THE STORY OF THE EX-MEDIUM
I am Professor Vango, trance, test, business, materialisin’, sympathetic, harmonic, inspirational, and developin’ medium, and independent slate-writer. Before I withdrew from the profession, them as I had comforted and reunited said that I was by far the best in existence. My tests was of the sort that gives satisfaction and convinces even the most sceptical. My front parlor was thronged every Sunday and Tuesday evenin’ with ladies, the most genteel and elegant, and gentlemen.
When I really learned my powers, I was a palm and card reader. Madame August, the psychic card-reader and Reno Seeress, give me the advice that put me in communication. She done it after a joint readin’ we give for the benefit of the Astral Seers’ Protective Union.
“Vango,” she says—I was usin’ the name “Vango” already; it struck me as real tasty—“Vango,” she says, “you’re wastin’ your talents. These is the days when men speak by inspiration. You got genius; but you ain’t no palmist.”
“Why ain’t I?” I says, knowin’ all the time that they was somethin’ wrong; “don’t I talk as good as any?”
“You’re a genius,” says she, “and you lead where others follow; your idea of tellin’ every woman that she can write stories if she tries is one of the best ever conceived, but if you don’t mind me sayin’ it, as one professional to another, it’s your face that’s wrong.”
“My face?” says I.
“Your face and your hands and your shape and the balance of your physicality,” says she. “They want big eyes—brown is best, but blue will do—and lots of looks and easy love-makin’ ways that you can hang a past to, and I’m frank to say that you ain’t got ’em. You have got platform talents, and you’ll be a phenomena where you can’t get near enough to ’em to hold hands. Test seances is the future of this business. Take a few developin’ sittin’s and you’ll see.”
For the time, disappointment and chagrin overcome me. Often and often since, I have said that sorrow is a means of development for a party. That’s where I learnt it. Next year I was holdin’ test seances in my own room and makin’ spirit photographs with my pardner for ample renumeration. Of course, I made my mistakes, but I can assert without fear of successful contradiction that I brought true communication as often as any of ’em.
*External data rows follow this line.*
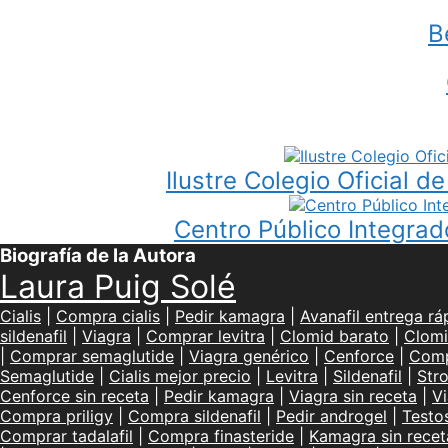
B
Ilustre Colegio Oficial 
Centro Público Integrad
Biografía de la Autora
Laura Puig Solé
Cialis
|
Compra cialis
|
Pedir kamagra
|
Avanafil entrega rá
sildenafil
|
Viagra
|
Comprar levitra
|
Clomid barato
|
Clomi
|
Comprar semaglutide
|
Viagra genérico
|
Cenforce
|
Comp
Semaglutide
|
Cialis mejor precio
|
Levitra
|
Sildenafil
|
Str
Cenforce sin receta
|
Pedir kamagra
|
Viagra sin receta
|
Vi
Compra priligy
|
Compra sildenafil
|
Pedir androgel
|
Testo
Comprar tadalafil
|
Compra finasteride
|
Kamagra sin recet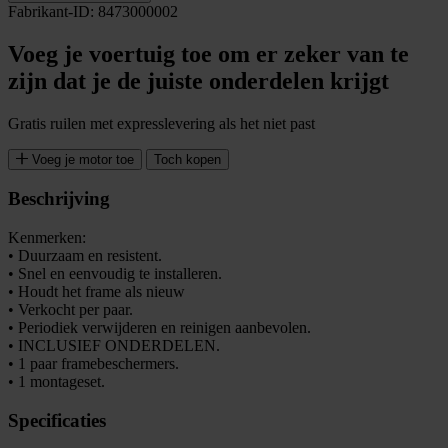
Fabrikant-ID: 8473000002
Voeg je voertuig toe om er zeker van te
zijn dat je de juiste onderdelen krijgt
Gratis ruilen met expresslevering als het niet past
Voeg je motor toe
Toch kopen
Beschrijving
Kenmerken:
• Duurzaam en resistent.
• Snel en eenvoudig te installeren.
• Houdt het frame als nieuw
• Verkocht per paar.
• Periodiek verwijderen en reinigen aanbevolen.
• INCLUSIEF ONDERDELEN.
• 1 paar framebeschermers.
• 1 montageset.
Specificaties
Once I sized up a woman that wore black before I had asked the usual questions—which is a risky thing to do, and no medium that values a reputation will attempt it—and told her about her husband that had passed out and give a message, and she led me on and wrote me up for them very papers that I was advertisin’ in and almost ruined my prospecks. You get such scoffers all the time, only later on you learn to look out and give ’em rebukes from the spirits. It ain’t no use tryin’ to get ahead of us, as I used to tell the people at my seances that thought I was a collusion, because they’ve only got theirselves; but we’ve got ourselves and the spirits besides.